Во всем прочем не было изменений; только раз – Невский залили толпы в сопровождении духовенства: несли на руках один профессорский гроб, направляясь к вокзалу: впереди же шло море зелени; развевались кровавые атласные ленты[60 - В то время были похороны кн. Сергея Николаевича Трубецкого (1862–1905) – публициста, философа, первого выборного ректора Московского университета, известного деятеля либерального направления и сторонника конституционной монархии. Умер 29 сентября 1905 г. в Петербурге во время заседания комиссии по выработке университетского устава.].

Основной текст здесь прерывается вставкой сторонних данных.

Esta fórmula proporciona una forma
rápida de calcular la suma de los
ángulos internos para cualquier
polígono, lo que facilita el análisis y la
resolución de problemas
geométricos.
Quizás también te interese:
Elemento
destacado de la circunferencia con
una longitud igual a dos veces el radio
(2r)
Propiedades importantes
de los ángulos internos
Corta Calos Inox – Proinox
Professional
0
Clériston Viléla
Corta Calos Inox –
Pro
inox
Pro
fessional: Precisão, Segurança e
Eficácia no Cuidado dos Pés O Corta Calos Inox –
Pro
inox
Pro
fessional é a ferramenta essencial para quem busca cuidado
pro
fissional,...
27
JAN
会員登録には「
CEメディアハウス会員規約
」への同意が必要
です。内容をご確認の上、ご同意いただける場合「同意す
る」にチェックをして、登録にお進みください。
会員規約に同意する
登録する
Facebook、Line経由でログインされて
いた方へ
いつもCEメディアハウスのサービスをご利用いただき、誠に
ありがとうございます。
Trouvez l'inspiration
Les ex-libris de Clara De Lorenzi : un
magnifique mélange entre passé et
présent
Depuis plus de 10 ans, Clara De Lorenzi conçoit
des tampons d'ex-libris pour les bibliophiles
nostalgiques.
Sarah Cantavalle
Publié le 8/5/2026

Дни стояли туманные, странные: проходил мерзлой поступью ядовитый октябрь; замороженная пыль носилась по городу бурыми вихрями; и покорно лег на дорожках Летнего сада золотой шепот лиственный, и покорно ложился у ног шелестящий багрец, чтобы виться и гнаться у ног прохожего пешехода, и шушукать, сплетая из листьев желто-красные россыпи слов; та синичья сладкая пискотня, что купалась весь август в волне лиственной, в волне лиственной не купалась давно: и сама синичка Летнего сада теперь сиротливо скакала в черной сети из сучьев, по бронзовой загородке да по крыше Петровского домика[61 - Петровский домик – Летний дворец Петра I, построенный в Летнем саду.].
Таковы были дни. А ночи – выходил ли ты по ночам, забирался ли в глухие, подгородние пустыри, чтобы слышать неотвязную, злую ноту на «у»? Уууу-уууу-уууу: так звучало в пространстве; звук – был ли то звук? Если то и был звук, он был несомненно звук иного какого-то мира; достигал этот звук редкой силы и ясности: «уууу-уууу-ууу» раздавалось негромко в полях пригородных Москвы, Петербурга, Саратова: но фабричный гудок не гудел, ветра не было; и безмолвствовал пес.

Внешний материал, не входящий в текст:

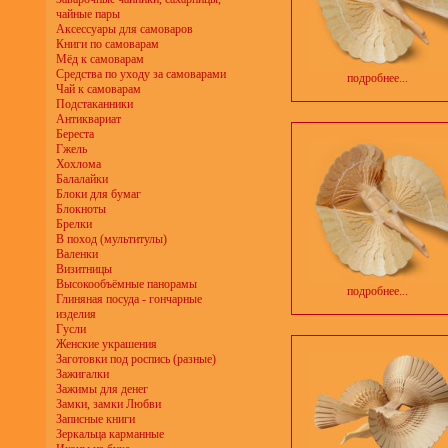
чайные пары
Аксессуары для самоваров
Книги по самоварам
Мёд к самоварам
Средства по уходу за самоварами
подробнее...
Чай к самоварам
Подстаканники
Антиквариат
Береста
Гжель
Хохлома
Балалайки
Блоки для бумаг
Блокноты
Брелки
В поход (мультитулы)
Валенки
Визитницы
Высокообъёмные панорамы
подробнее...
Глиняная посуда - гончарные
изделия
Гусли
Женские украшения
Заготовки под роспись (разные)
Зажигалки
Зажимы для денег
Замки, замки Любви
Записные книги
Зеркальца карманные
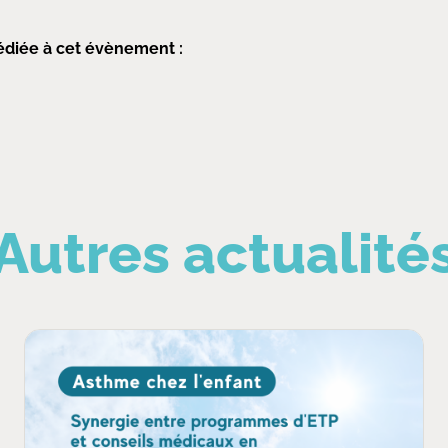
dédiée à cet évènement :
Autres actualité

Слышал ли и ты октябрёвскую эту песню тысяча девятьсот пятого года? Этой песни ранее не было; этой песни не будет никогда.

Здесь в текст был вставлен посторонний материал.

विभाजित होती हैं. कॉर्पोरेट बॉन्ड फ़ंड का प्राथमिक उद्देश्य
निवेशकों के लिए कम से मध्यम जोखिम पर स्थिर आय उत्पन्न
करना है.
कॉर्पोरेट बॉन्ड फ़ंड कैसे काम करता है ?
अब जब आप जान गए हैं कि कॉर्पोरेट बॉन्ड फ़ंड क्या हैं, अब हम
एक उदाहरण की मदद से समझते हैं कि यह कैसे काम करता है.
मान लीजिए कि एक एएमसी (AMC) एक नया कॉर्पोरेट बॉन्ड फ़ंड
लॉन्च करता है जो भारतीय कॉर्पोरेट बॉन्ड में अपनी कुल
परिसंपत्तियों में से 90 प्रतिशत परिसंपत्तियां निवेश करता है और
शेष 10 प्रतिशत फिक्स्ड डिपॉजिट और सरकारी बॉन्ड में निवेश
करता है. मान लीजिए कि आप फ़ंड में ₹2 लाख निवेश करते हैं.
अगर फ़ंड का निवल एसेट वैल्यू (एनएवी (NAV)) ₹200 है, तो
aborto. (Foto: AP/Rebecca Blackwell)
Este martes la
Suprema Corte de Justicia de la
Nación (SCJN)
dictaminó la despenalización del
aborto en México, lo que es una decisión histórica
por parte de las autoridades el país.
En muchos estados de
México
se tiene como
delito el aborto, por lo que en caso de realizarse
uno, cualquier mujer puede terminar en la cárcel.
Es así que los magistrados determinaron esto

Зовет меня мой Дельвиг милый
Проходя по красной лестнице Учреждения, опираясь рукой о мрамор холодный перил, Аполлон Аполлонович Аблеухов зацепился носком за сукно и – споткнулся; непроизвольно замедлился его шаг; следовательно: совершенно естественно, что очи его (безо всякой предвзятости) задержались на огромном портрете министра, устремившего пред собой грустный и сострадательный взгляд.
По позвоночнику Аполлона Аполлоновича пробежала мурашка: в Учреждении мало топили. Аполлону Аполлоновичу эта белая комната показалась равниной.
Он боялся пространств.
Их боялся он более, чем зигзагов, чем ломаных линий и секторов; деревенский ландшафт его прямо пугал: за снегами и льдами там, за лесною гребенчатой линией поднимала пурга перекрестность воздушных течений; там, по глупой случайности, он едва не замерз.
Это было тому назад пятьдесят лет.
В этот час своего одинокого замерзания будто чьи-то холодные пальцы, бессердечно ему просунувшись в грудь, жестко погладили сердце: ледяная рука повела за собой; за ледяною рукою он шел по ступеням карьеры, пред глазами имея все тот же роковой, невероятный простор; там, оттуда, – манила рука ледяная; и летела безмерность: Империя Русская.
Аполлон Аполлонович Аблеухов за городскою стеною засел много лет, всей душой ненавидя уездные сиротливые дали, дымок деревенек и на пугале сидящую галку; только раз эти дали дерзнул перерезать в экспрессе он, направляясь с ответственным поручением из Петербурга в Токио.